> _What the exercise asks_
Only one number is expected here, namely how many lines of the entries below hold the string "pocit".

-- Supplied material follows --

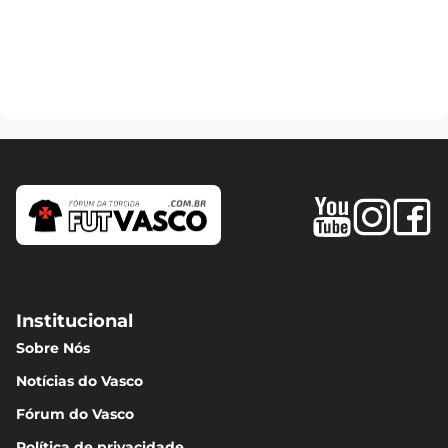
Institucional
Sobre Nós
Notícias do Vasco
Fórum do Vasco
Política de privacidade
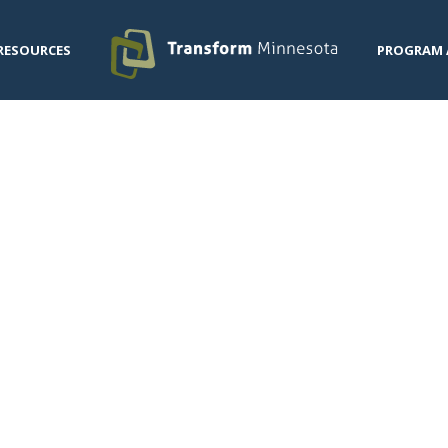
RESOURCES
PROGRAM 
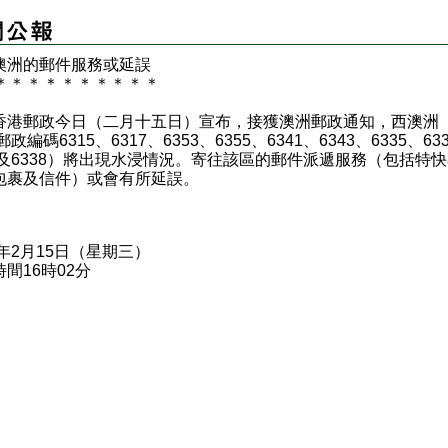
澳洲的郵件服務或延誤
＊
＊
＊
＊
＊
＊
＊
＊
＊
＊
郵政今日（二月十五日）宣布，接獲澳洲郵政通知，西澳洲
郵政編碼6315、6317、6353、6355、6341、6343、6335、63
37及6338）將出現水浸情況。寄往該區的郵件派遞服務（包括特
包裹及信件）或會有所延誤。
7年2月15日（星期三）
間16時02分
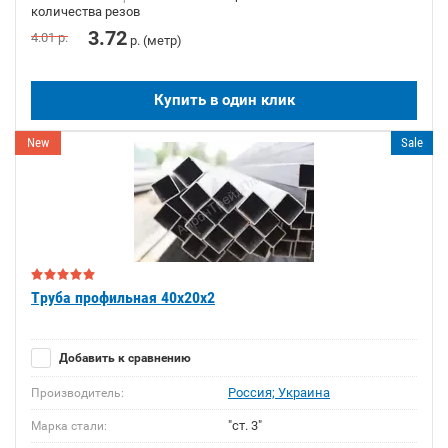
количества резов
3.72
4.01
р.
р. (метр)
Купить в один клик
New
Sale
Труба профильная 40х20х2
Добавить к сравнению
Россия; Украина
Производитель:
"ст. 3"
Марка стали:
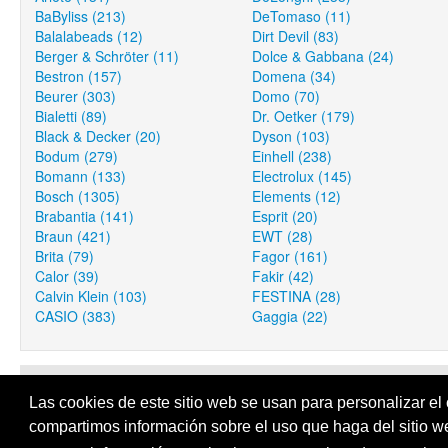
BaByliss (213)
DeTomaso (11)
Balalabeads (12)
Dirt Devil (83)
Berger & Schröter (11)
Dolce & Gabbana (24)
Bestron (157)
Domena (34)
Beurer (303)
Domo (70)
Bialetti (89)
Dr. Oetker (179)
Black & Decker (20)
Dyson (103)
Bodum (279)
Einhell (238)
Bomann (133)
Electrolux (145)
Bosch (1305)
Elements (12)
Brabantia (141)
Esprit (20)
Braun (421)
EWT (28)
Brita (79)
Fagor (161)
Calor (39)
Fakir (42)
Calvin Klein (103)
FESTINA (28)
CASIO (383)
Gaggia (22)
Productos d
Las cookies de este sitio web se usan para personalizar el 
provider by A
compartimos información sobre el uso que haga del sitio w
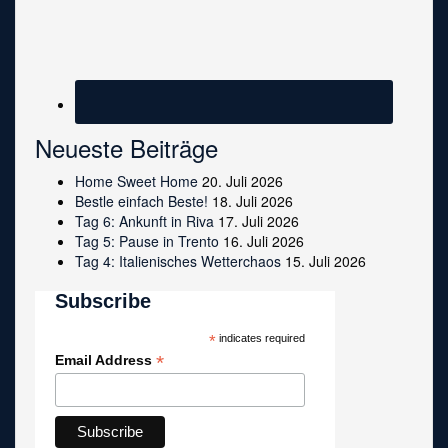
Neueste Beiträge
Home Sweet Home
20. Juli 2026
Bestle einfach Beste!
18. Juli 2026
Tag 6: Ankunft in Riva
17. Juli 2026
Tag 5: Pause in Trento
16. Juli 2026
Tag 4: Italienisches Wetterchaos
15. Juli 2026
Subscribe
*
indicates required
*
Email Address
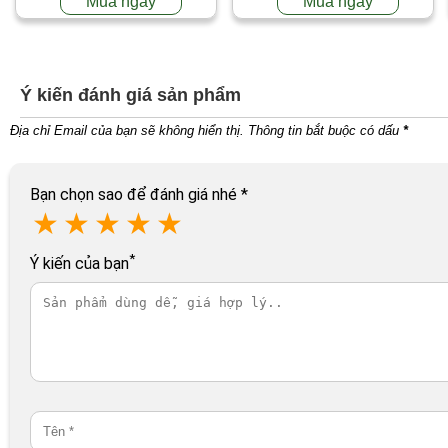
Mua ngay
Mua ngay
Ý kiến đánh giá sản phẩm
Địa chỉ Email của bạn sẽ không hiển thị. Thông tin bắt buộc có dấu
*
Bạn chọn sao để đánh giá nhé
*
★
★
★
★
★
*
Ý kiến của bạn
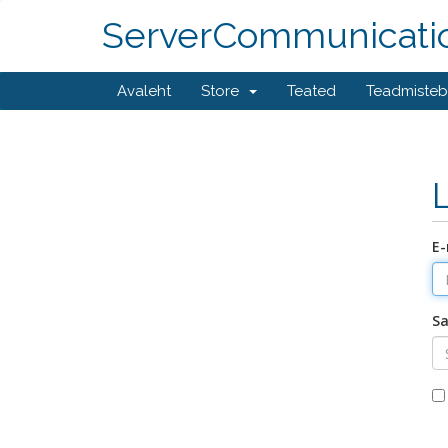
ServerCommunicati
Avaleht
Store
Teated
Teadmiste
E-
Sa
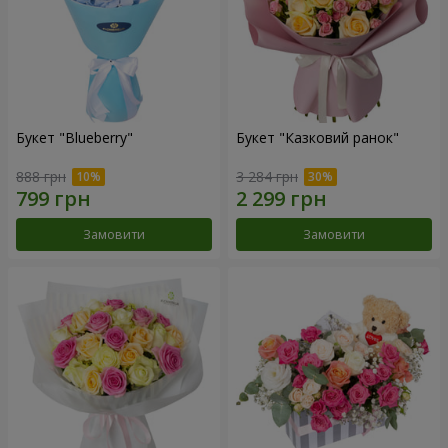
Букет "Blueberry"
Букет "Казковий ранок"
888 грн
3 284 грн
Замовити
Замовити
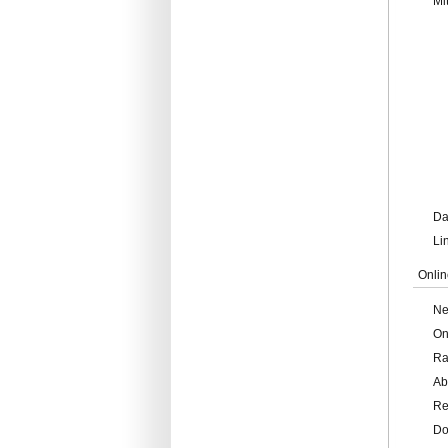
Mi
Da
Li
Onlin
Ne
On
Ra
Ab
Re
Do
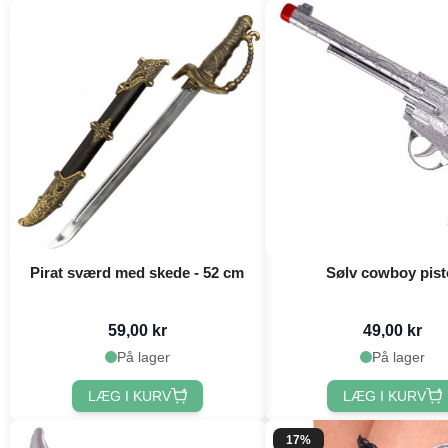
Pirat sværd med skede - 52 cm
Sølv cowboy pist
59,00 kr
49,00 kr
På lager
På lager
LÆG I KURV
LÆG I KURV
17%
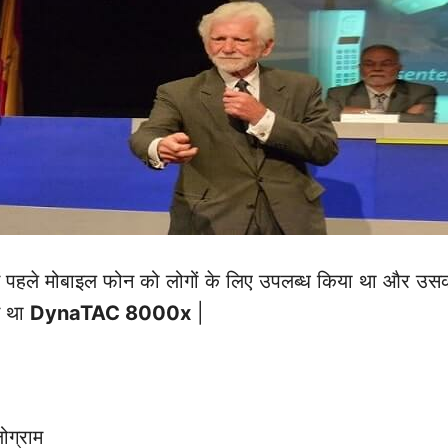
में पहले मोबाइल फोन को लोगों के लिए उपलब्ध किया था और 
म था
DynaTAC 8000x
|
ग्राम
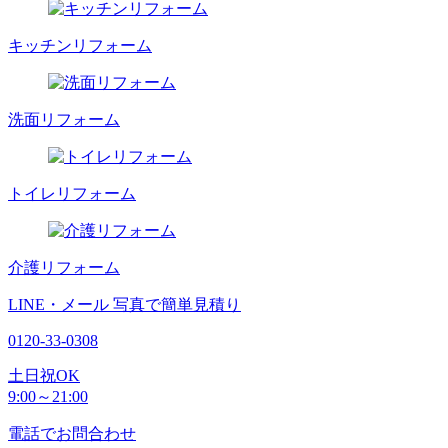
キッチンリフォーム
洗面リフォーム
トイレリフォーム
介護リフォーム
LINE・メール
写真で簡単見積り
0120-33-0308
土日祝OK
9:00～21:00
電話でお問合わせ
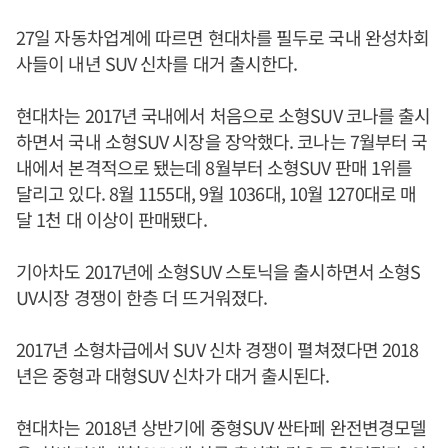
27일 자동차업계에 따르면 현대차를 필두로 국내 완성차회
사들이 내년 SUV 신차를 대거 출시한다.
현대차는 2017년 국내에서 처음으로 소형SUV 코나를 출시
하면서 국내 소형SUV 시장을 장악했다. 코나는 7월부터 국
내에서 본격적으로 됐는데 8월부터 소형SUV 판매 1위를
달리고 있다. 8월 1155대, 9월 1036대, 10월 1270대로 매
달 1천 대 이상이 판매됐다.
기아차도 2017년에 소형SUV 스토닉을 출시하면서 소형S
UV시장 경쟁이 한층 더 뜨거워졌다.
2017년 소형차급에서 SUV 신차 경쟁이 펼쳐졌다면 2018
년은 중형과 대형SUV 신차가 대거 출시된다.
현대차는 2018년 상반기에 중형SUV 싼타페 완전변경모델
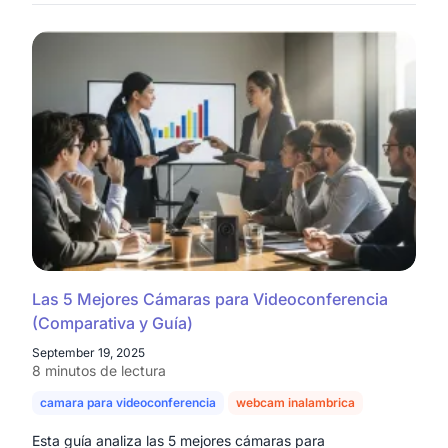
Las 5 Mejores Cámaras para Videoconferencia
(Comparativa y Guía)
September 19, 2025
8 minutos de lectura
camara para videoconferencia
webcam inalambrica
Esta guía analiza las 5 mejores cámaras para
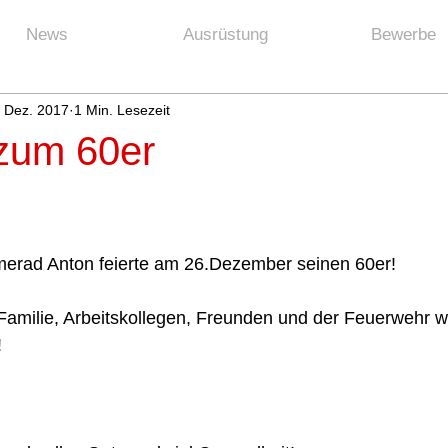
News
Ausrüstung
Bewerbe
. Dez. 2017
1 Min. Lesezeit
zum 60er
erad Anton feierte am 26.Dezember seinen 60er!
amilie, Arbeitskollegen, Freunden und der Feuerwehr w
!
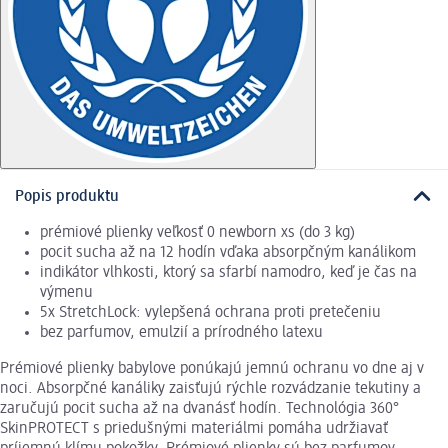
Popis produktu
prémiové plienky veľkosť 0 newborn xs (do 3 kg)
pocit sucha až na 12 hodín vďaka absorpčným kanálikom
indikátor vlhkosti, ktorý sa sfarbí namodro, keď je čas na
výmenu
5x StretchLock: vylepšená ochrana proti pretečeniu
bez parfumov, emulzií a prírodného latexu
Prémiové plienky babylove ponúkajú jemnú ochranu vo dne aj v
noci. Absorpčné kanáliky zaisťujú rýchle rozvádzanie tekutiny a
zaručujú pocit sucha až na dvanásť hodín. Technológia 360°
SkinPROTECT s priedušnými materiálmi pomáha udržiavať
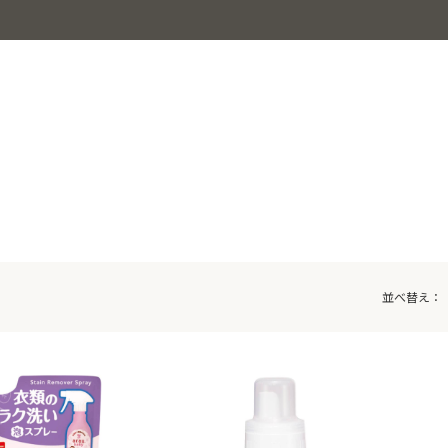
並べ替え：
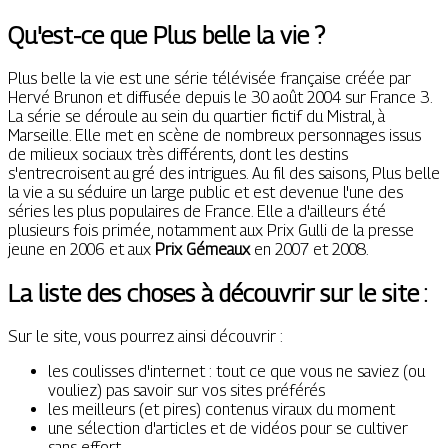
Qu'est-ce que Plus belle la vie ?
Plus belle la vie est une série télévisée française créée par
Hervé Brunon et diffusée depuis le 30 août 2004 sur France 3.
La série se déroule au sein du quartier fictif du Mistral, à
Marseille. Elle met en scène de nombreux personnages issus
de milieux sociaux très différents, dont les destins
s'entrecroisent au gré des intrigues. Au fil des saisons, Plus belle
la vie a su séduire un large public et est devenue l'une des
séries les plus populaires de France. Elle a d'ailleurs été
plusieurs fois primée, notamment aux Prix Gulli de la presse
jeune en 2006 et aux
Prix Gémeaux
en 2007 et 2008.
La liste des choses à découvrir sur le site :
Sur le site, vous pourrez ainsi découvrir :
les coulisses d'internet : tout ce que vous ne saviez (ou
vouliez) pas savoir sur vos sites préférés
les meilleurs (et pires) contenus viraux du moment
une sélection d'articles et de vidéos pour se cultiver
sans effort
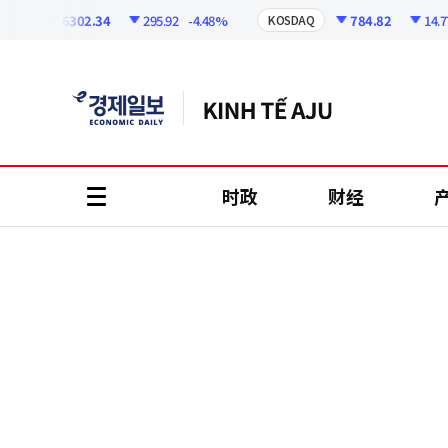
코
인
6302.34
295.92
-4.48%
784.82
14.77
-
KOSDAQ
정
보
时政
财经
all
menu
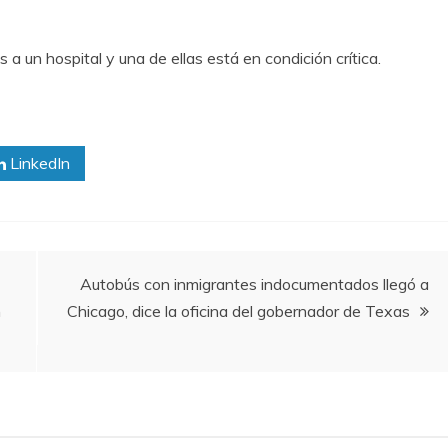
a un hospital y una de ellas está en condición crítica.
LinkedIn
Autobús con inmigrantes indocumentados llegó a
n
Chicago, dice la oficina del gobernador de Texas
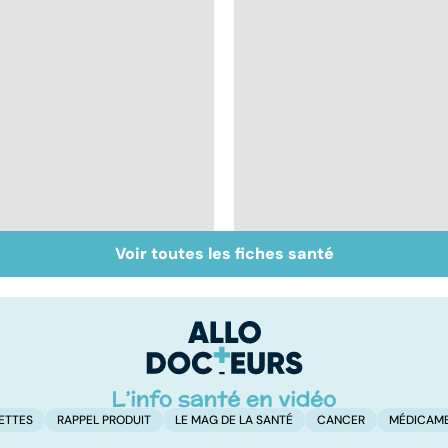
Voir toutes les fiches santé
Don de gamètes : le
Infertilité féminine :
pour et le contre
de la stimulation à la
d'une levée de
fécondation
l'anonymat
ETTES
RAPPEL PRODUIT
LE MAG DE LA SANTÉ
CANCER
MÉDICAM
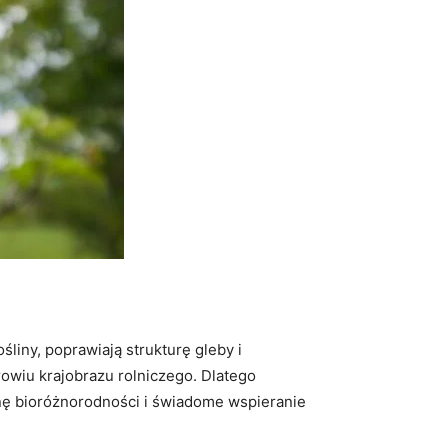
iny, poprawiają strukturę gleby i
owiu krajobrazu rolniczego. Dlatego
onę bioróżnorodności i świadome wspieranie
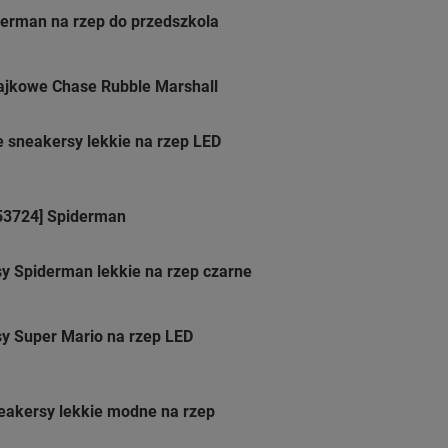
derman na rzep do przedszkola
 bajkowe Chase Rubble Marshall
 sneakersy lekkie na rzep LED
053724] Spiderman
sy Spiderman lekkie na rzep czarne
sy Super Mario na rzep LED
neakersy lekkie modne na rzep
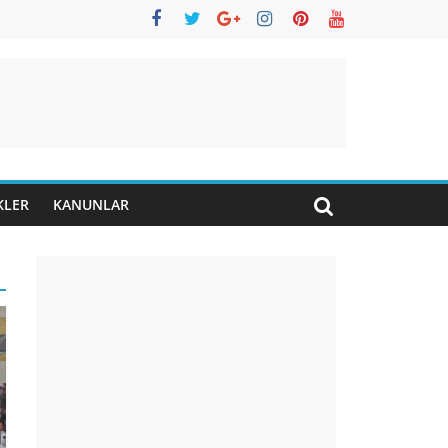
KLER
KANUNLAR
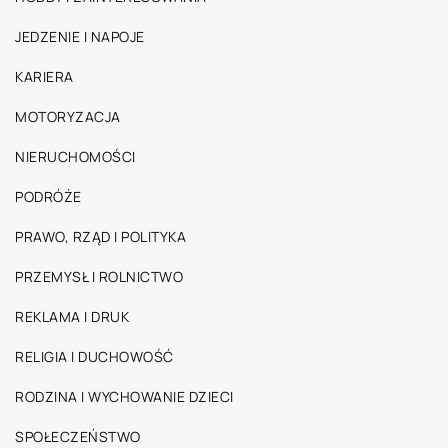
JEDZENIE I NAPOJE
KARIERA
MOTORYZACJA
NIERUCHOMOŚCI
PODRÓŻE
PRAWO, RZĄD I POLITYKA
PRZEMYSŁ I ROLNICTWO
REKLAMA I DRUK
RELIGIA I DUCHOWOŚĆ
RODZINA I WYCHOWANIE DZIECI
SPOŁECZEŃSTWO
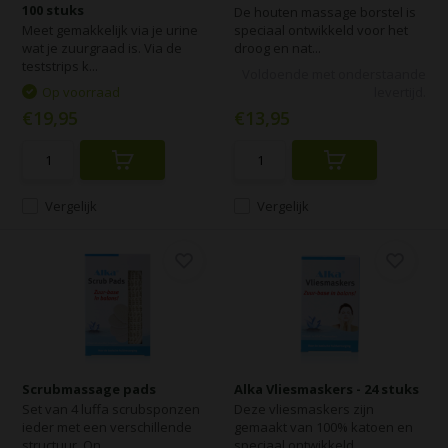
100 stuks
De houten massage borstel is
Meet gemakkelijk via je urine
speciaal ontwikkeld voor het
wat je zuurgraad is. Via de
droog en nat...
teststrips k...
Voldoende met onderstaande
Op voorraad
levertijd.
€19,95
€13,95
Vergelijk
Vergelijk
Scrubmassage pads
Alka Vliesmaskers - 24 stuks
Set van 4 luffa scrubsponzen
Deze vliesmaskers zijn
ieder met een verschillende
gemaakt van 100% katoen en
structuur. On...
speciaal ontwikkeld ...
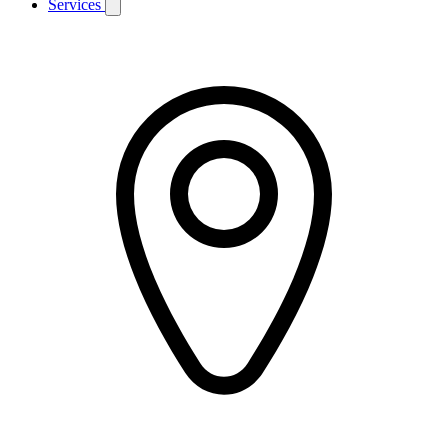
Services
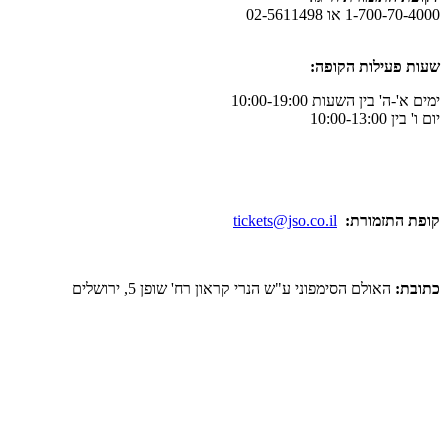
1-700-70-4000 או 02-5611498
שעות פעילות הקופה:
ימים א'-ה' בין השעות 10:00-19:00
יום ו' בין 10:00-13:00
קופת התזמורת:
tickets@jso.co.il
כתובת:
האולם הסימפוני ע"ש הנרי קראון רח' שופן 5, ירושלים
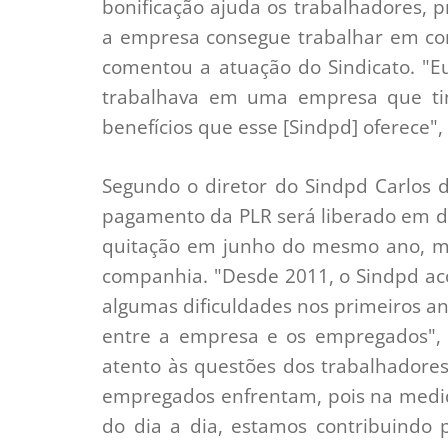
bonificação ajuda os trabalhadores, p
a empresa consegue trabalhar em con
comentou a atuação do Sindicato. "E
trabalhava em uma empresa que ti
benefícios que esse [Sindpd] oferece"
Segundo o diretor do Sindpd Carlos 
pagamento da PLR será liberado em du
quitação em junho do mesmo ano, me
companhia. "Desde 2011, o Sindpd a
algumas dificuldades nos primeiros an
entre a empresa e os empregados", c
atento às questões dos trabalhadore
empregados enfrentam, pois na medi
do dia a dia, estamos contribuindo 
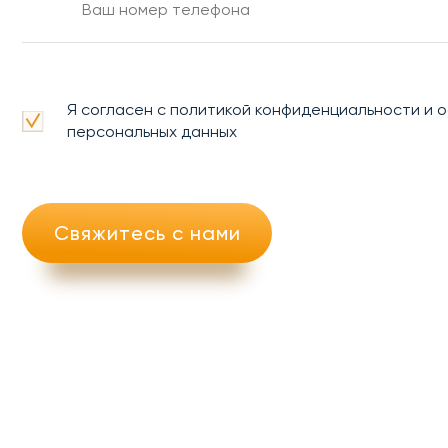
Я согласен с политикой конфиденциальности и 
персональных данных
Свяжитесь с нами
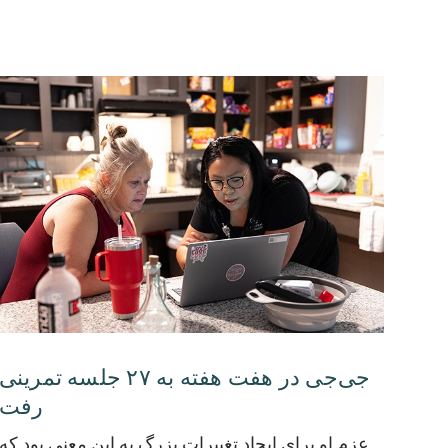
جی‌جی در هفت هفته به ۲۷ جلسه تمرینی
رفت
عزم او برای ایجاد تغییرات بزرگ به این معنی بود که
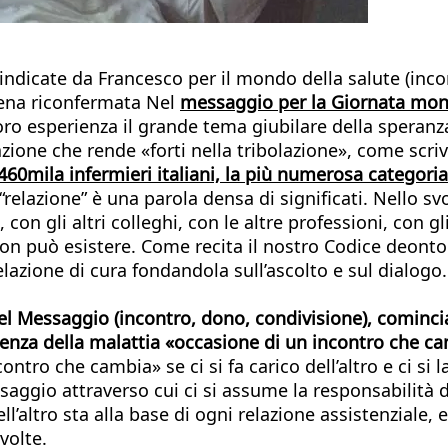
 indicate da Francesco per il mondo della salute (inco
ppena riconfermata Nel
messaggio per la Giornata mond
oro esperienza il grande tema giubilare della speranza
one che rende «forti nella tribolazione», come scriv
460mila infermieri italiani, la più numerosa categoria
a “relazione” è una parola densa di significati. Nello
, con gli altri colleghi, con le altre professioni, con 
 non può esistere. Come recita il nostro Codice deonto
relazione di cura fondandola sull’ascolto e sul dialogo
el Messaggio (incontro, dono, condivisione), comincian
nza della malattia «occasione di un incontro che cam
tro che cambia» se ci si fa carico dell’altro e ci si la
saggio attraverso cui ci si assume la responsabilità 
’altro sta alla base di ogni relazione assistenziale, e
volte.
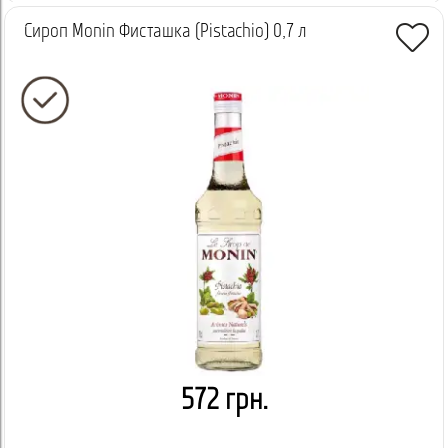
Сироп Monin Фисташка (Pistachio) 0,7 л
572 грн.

-- Supplied material concluded --

> _Problem solution_
2